The continuing rise of physical and mental health trends
The pandemic sparked an international knitting revival and home workout boom, as many tried to stay calm and healthy, during the biggest health crisis of our time.
Craft marketplace, LoveCrafts, found that 8.7mn Brits used crafting as the biggest aid towards their mental health during the pandemic period.
Here are some other pandemic health trends - but will they stick?
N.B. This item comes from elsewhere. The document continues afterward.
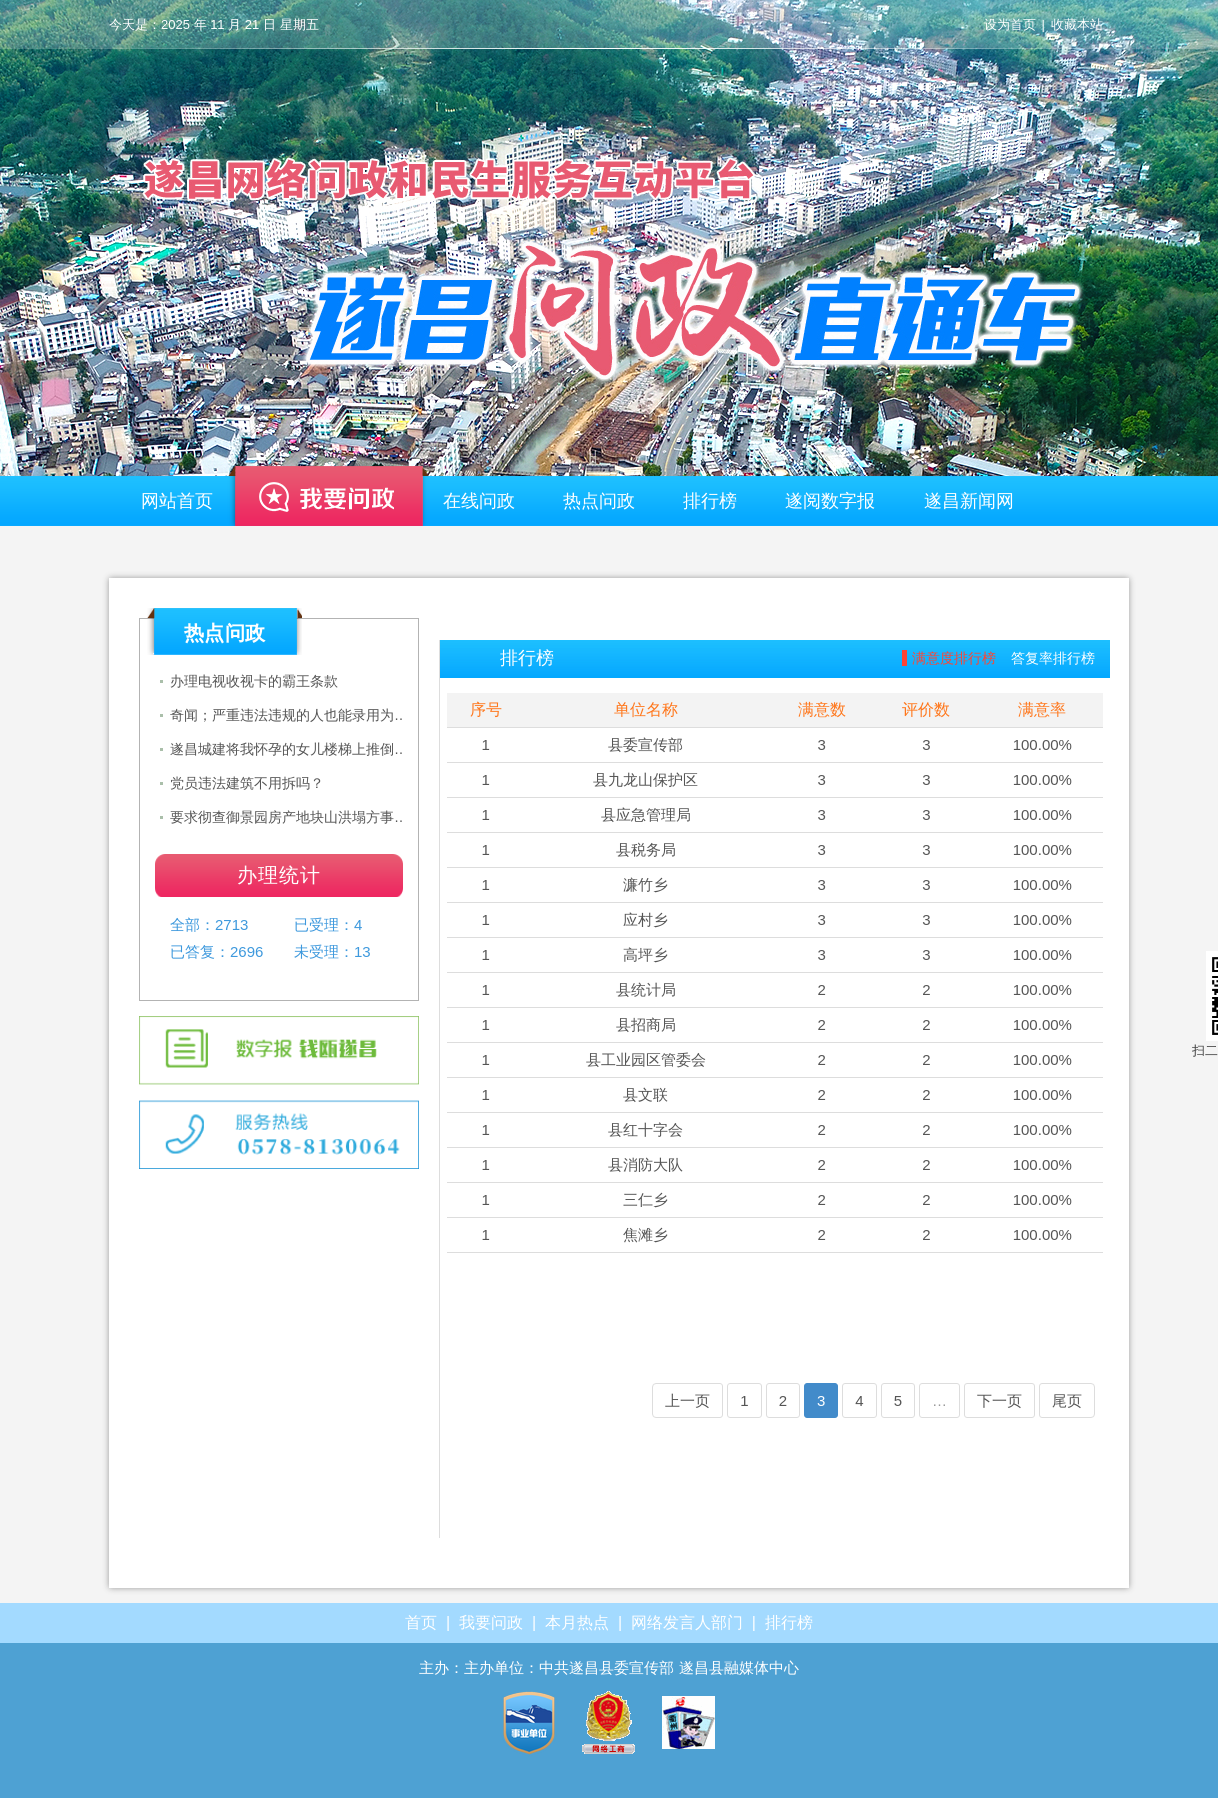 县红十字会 (645, 1129)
A rise in fitness and physical wellbeing
It was discovered that Covid-19 put people with heart disease and diabetes at risk of more complications than people who were in shape. As people tried to lose weight, the health and wellness industry boomed.
According to GlobalData:
- At least half of UK consumers brought home workout products during the pandemic
- 75% plan to keep working out at home after the pandemic ends
- Of these consumers, 31% said they did not exercise regularly before and 76% said they would continue exercising post pandemic
Furthermore, plant-based diets have become an attractive lifestyle choice for many, with 18% of Brits moving in this new dietary direction - perhaps amplified by the origin of Covid-19 at a wet food market.
In addition to diet and exercise, smokers also took the opportunity to quit for good, after it was discovered how smokers were more likely to be hospitalised with Covid-19, than non-smokers:
- Over a million people in the UK have stopped smoking since the COVID-19 pandemic hit
- 440,000 smokers have also tried to quit during this period
This research suggests consumers are making a huge effort to improve their long-term health.
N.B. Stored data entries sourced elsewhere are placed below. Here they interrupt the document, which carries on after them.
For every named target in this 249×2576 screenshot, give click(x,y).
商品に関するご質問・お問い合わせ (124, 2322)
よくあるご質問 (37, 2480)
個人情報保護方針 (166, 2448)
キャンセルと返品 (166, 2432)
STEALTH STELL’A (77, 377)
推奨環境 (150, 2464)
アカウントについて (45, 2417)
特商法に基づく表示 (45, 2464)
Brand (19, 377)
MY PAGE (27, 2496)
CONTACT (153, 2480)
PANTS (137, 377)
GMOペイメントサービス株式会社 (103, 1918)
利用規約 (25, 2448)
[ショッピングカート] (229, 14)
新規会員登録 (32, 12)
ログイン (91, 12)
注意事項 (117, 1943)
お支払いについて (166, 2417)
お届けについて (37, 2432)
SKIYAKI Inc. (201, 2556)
However, other pandemic trends included:
- A rise in ghost hunting activities - certainly a socially distanced venture
- At a time when we were so alone, the pandemic may have uncovered that we are not, due to a 16% rise in UFO sightings across the USA, by amatuer alien hunters
Knitting your way to better mental health
In 2020, Olympic Gold medalist Tom Daley learnt to knit, unveiling the therapeutic and calming benefits that just ten minutes of daily knitting and crocheting had on his mental wellbeing.
“I do think I have crafting to thank for the way I was able to compete at the Olympic Games”, said Daley. “During Covid, at the Olympics we couldn’t do anything, we couldn’t go outside, we couldn’t go and interact with anyone else, so we had to find something else to distract ourselves from it and honestly that was where my Olympic knitting project came about. I started off learning to knit with kits.”
Daley has just launched Made with Love by Tom Daley, his very own knitting kits.
“The fact that I’ve been able to design some of my own kit and share my love of knitting with other people is super exciting. I didn’t want anything to be too difficult so they are very much on the beginner to easy scale.
"My next thing, I’ll get knitting and crafts into schools as part of the curriculum. I think it would be an amazing thing for kids to learn to unwind. I think people would really like it."
Everything in the box can be used again or recycled, even the instructions in the box are printed on a 10x10cm card and can be used to measure the tension square.